En termes de contraintes, nous en donnerons deux essentielles. Nous avons ce que nous appelons les « contraintes techniques ».  Elles sont observées pour l’essentiel lorsqu’il s’agit d’implantation de bâtiment agricole, d’entrepôt, de lotissement, d’ouvrage d’art par exemple. En clair, ces types d’implantation restent difficiles car ils sont sans repères physiques pouvant faciliter les attaches techniques et divers calculs appropriés. En effet, l’absence de points de repère à proximité nécessitera les prestations de personnel qualifié et l’utilisation de matériel approprié tel qu’un théodolite ou une station de mesurage. Le temps nécessaire au mesurage et au repérage pourrait également varier de quelques jours à quelques semaines en fonction de la complexité des ouvrages à implanter. Il en résulte que le coût sera spécifique au type de dossier traité et nous en connaissons souvent les retombées au plan réalisation effective sur le terrain. Je voudrais préciser que la notion de ‘’lotissement’’ dont nous avons fait cas supra est différente des opérations que nous pratiquons couramment au Bénin et qui sont en réalité des ‘’opérations de remembrement urbain’’ mais que nous qualifions par abus de lotissement. Pour les opérations de remembrement urbain voire les opérations de rénovation urbaine, de restauration immobilière, d’habitat, les contraintes techniques en matière d’implantation de nouvelles constructions existent mais ne présentent pas le même degré de complexité. Il existe aussi ce qui est classé dans la catégorie des « contraintes juridiques ». Rappelons-nous que l’objet principal de la réglementation relative au contrôle des implantations est d’éviter les infractions liées à l’urbanisme (nivellement, planimétrie). L’action d’implanter un ouvrage ou un bâtiment est de nature à engager la responsabilité de celui qui procède à l’opération si des erreurs sont commises, tant en planimétrie qu’en nivellement. En la matière, l’appréciation des tolérances dimensionnelles peut être très différente au regard de l’urbanisme ou des problèmes de construction, d’autant que les communes à ce sujet prennent leur décision sur la base d’éléments objectifs préfixes, indiqués dans les textes sauf cas de dérogations ou d’adaptations mineures.
  • Quelles sont, selon vous, les modalités d’indication de ces implantations par les communes ?

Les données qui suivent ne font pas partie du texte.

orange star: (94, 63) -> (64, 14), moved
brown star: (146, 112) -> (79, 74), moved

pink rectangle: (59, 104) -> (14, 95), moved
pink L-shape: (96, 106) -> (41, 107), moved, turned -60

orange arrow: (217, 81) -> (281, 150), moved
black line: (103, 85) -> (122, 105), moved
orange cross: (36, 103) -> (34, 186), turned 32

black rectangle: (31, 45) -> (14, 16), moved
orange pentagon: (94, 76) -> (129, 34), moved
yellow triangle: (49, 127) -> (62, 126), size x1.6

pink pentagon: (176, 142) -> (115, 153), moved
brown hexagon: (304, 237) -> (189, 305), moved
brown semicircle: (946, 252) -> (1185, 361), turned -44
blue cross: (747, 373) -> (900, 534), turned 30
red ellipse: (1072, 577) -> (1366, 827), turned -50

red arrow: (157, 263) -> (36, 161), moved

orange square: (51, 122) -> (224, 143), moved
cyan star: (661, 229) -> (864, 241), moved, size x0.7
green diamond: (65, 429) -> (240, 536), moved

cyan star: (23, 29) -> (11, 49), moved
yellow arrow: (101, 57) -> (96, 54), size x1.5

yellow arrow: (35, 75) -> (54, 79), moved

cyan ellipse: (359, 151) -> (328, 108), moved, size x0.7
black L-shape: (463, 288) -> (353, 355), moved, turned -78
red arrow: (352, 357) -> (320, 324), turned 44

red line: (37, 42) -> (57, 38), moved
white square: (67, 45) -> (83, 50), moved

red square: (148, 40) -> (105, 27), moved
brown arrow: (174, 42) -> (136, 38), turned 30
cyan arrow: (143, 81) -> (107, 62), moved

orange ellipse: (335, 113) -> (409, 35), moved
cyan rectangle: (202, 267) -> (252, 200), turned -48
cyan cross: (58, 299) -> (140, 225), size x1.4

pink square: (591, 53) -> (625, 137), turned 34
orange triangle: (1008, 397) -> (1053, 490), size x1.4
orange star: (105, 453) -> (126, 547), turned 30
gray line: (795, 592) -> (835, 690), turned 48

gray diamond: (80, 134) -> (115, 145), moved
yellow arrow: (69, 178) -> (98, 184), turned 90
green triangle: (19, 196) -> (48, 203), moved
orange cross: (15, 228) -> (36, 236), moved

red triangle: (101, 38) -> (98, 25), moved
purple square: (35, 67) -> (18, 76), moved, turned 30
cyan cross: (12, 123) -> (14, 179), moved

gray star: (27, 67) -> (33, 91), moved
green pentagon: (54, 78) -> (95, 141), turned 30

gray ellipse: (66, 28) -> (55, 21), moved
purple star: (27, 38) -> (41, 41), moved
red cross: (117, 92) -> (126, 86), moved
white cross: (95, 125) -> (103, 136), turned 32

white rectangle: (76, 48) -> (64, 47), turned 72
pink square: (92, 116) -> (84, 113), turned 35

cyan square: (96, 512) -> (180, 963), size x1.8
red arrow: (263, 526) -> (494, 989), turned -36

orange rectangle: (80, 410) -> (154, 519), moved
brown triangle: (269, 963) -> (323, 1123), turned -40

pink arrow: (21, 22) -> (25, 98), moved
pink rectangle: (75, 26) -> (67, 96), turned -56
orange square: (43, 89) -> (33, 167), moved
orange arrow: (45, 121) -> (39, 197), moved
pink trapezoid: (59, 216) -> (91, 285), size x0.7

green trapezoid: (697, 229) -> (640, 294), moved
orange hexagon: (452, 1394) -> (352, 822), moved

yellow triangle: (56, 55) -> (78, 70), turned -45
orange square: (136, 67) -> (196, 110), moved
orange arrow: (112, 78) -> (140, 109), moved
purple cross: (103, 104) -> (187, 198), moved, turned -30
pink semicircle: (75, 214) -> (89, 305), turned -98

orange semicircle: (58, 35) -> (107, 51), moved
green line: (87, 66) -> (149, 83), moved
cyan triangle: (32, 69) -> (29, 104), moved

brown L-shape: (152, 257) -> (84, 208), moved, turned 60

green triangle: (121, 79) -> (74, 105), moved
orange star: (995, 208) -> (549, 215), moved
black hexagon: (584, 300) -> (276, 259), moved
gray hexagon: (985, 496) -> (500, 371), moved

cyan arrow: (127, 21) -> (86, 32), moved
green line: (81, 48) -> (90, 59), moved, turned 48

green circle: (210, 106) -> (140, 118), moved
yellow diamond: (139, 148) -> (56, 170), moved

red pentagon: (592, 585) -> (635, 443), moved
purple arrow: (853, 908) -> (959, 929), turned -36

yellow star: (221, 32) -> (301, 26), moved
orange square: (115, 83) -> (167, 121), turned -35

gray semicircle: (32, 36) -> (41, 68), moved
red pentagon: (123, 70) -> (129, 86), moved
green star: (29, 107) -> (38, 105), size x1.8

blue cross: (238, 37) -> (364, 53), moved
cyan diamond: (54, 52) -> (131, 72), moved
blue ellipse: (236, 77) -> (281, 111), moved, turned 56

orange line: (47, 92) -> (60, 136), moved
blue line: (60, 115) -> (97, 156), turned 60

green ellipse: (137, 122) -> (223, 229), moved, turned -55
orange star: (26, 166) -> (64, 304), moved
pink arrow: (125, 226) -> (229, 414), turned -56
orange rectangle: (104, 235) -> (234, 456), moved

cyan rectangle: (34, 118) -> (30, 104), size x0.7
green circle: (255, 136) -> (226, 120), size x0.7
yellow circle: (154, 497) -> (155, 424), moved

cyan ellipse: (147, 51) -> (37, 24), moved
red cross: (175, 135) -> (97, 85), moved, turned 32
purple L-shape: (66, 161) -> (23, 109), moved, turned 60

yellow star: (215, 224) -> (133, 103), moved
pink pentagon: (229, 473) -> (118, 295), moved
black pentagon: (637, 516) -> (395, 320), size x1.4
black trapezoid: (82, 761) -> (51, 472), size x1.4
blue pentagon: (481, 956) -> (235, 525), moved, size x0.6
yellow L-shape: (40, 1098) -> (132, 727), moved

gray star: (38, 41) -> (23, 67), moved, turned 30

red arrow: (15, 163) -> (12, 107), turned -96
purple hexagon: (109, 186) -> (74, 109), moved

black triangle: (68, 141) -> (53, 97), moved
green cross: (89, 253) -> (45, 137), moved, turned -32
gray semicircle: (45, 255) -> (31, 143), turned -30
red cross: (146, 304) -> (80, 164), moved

Idéalement, la commune peut prévoir les modalités de l’indication de l’implantation d’une bâtisse dont elle autorise l’érection dans les prescriptions urbanistiques du permis de construire qu’elle a délivré.
Cela peut se traduire par :
-une interdiction d’entamer les travaux avant l’indication de l’implantation ;
-une obligation de respecter cette indication lors de l’érection des bâtiments et ouvrages ;
-un respect du délai dans lequel le demandeur devra avertir la commune de la date de début de ses travaux.
  •      Une chose est de donner les directives à suivre avant toute implantation, une chose est de s’assurer de leur application. Quelles pourraient être les modalités à choisir par une commune pour s’assurer que ces directives sont bien appliquées ?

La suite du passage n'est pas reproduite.